=== Given information ===

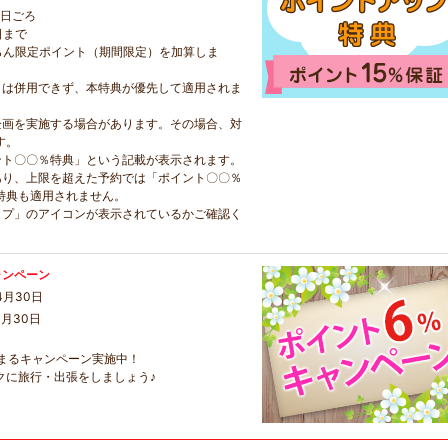
5日ごろ
日まで
らん限定ポイント（期間限定）を加算しま
とは併用できず、本特典が優先して適用されま
企画を実施する場合があります。その場合、対
す。
ント〇〇％特典」という記載が表示されます。
あり、上限を超えた予約では「ポイント〇〇％
特典も適用されません。
ップ」のアイコンが表示されているかご確認く
ャンペーン
4月30日
4月30日
まるキャンペーン実施中！
クに旅行・出張をしましょう♪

===

What to produce
An exact reproduction of every record above is required, with no pictures included.

Result for this task
5日ごろ
日まで
らん限定ポイント（期間限定）を加算しま
とは併用できず、本特典が優先して適用されま
企画を実施する場合があります。その場合、対
す。
ント〇〇％特典」という記載が表示されます。
あり、上限を超えた予約では「ポイント〇〇％
特典も適用されません。
ップ」のアイコンが表示されているかご確認く
ャンペーン
4月30日
4月30日
まるキャンペーン実施中！
クに旅行・出張をしましょう♪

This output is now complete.